- ACTIVITY -
Nothing but the lines from the start of the entries below through the line containing "el interfaz de programaci" should appear in the answer, copied exactly and free of pictures.

- DATA PROVIDED -

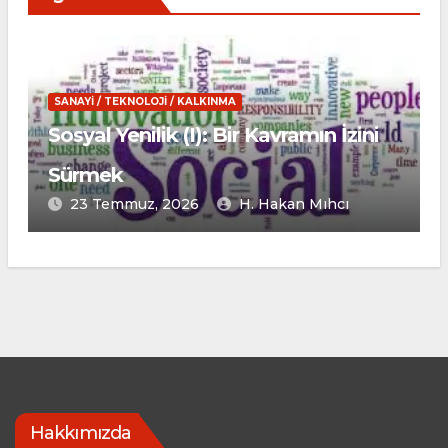
SANAYI / TEKNOLOJI / KALKINMA
Sanayileşme Biçimleri ve Türkiye
23 Temmuz, 2026
Emine Tahsin
Hakkımızda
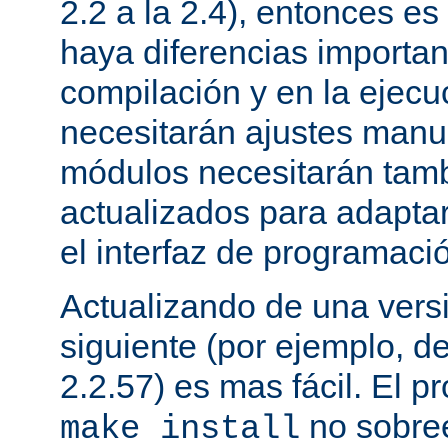
2.2 a la 2.4), entonces e
haya diferencias importan
compilación y en la ejecu
necesitarán ajustes manu
módulos necesitarán tamb
actualizados para adapta
el interfaz de programaci
Actualizando de una vers
siguiente (por ejemplo, de
2.2.57) es mas fácil. El p
no sobree
make install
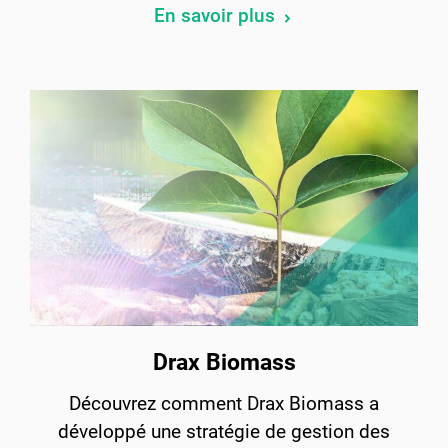
En savoir plus
Drax Biomass
Découvrez comment Drax Biomass a
développé une stratégie de gestion des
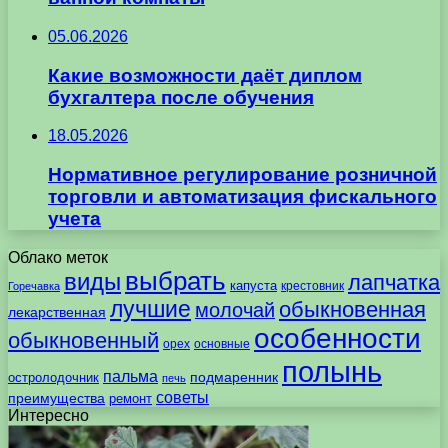
05.06.2026
Какие возможности даёт диплом
бухгалтера после обучения
18.05.2026
Нормативное регулирование розничной
торговли и автоматизация фискального
учета
Облако меток
выбрать
виды
лапчатка
капуста
крестовник
Горечавка
лучшие
обыкновенная
молочай
лекарственная
особенности
обыкновенный
орех
основные
полынь
пальма
подмаренник
остролодочник
печь
советы
преимущества
ремонт
Интересно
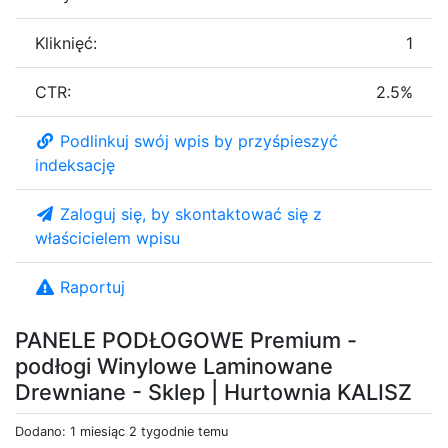
Kliknięć:
1
CTR:
2.5%
Podlinkuj swój wpis by przyśpieszyć
indeksację
Zaloguj się, by skontaktować się z
właścicielem wpisu
Raportuj
PANELE PODŁOGOWE Premium -
podłogi Winylowe Laminowane
Drewniane - Sklep | Hurtownia KALISZ
Dodano: 1 miesiąc 2 tygodnie temu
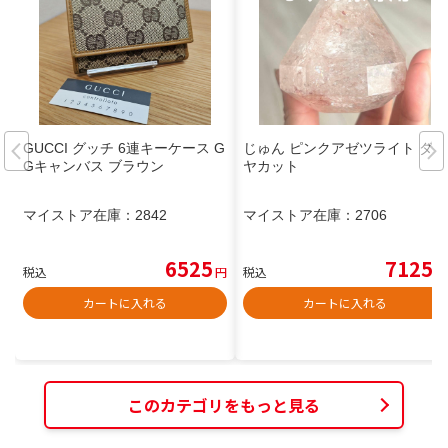
GUCCI グッチ 6連キーケース G
じゅん ピンクアゼツライト ダイ
Gキャンバス ブラウン
ヤカット
マイストア在庫：
2842
マイストア在庫：
2706
6525
7125
税込
円
税込
円
カートに入れる
カートに入れる
このカテゴリをもっと見る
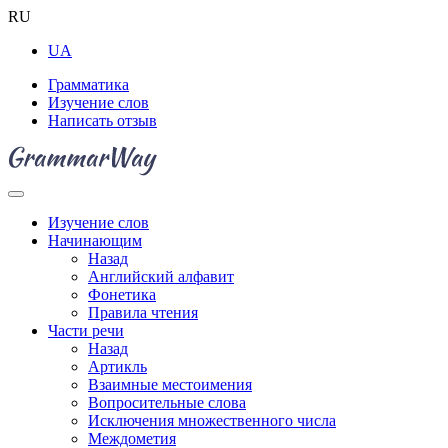
RU
UA
Грамматика
Изучение слов
Написать отзыв
Изучение слов
Начинающим
Назад
Английский алфавит
Фонетика
Правила чтения
Части речи
Назад
Артикль
Взаимные местоимения
Вопросительные слова
Исключения множественного числа
Междометия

- TASK ANSWER -
SANAYI / TEKNOLOJI / KALKINMA
Sanayileşme Biçimleri ve Türkiye
23 Temmuz, 2026
Emine Tahsin
Hakkımızda
2.2 a la 2.4), entonces e
haya diferencias importan
compilación y en la ejecu
necesitarán ajustes manu
módulos necesitarán tamb
actualizados para adapta
el interfaz de programaci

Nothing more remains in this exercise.